On the Significance of Covariance for Constraining Theoretical Models From Galaxy Observables

TL;DR

This paper examines how different covariance structures in uncertainties influence the inference of cosmological parameters from galaxy data, highlighting the importance of covariance modeling for accurate astrophysical analysis.

Contribution

It introduces a comprehensive analysis of covariance effects on parameter inference using forward modeling and emulators with CAMELS simulations, emphasizing the significance of covariance in astrophysical data interpretation.

Findings

Covariance significantly affects parameter constraints.

Different covariance models can lead to tighter or multimodal posteriors.

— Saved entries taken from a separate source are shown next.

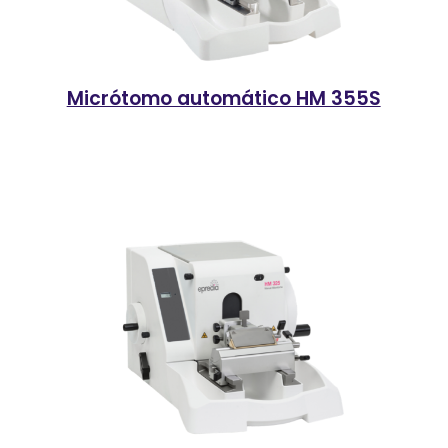
Micrótomo automático HM 355S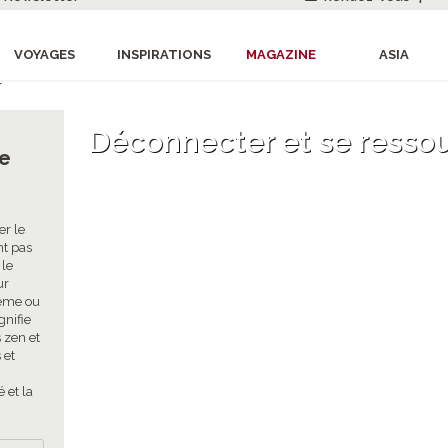
VOYAGES
INSPIRATIONS
MAGAZINE
ASIA
r
Déconnecter et se resso
se
er le
nt pas
 le
ur
même ou
gnifie
 zen et
 et
 et la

Physically motivated covariances alter inference outcomes.

Abstract

In this study, we investigate the impact of covariance within uncertainties on the inference of cosmological and astrophysical parameters, specifically focusing on galaxy stellar mass functions derived from the CAMELS simulation suite. Utilizing both Fisher analysis and Implicit Likelihood Inference (ILI), we explore how different covariance structures, including simple toy models and physics-motivated uncertainties, affect posterior distributions and parameter variances. Our methodology utilizes forward modeling via emulators that are trained on CAMELS simulations to produce stellar mass functions based on input parameters, subsequently incorporating Gaussian noise as defined by covariance matrices. We examine both toy model covariance matrices and physically motivated covariance matrices derived from observational factors like the stellar Initial Mass Function (IMF) and photometric aperture size. Our results demonstrate that covariance terms significantly influence parameter inference, often leading to tighter constraints or revealing complex, multimodal posterior distributions. These findings underscore the necessity of accounting for covariance when interpreting astrophysical observations, especially in fields where accurate parameter estimation is critical for model validation and hypothesis testing.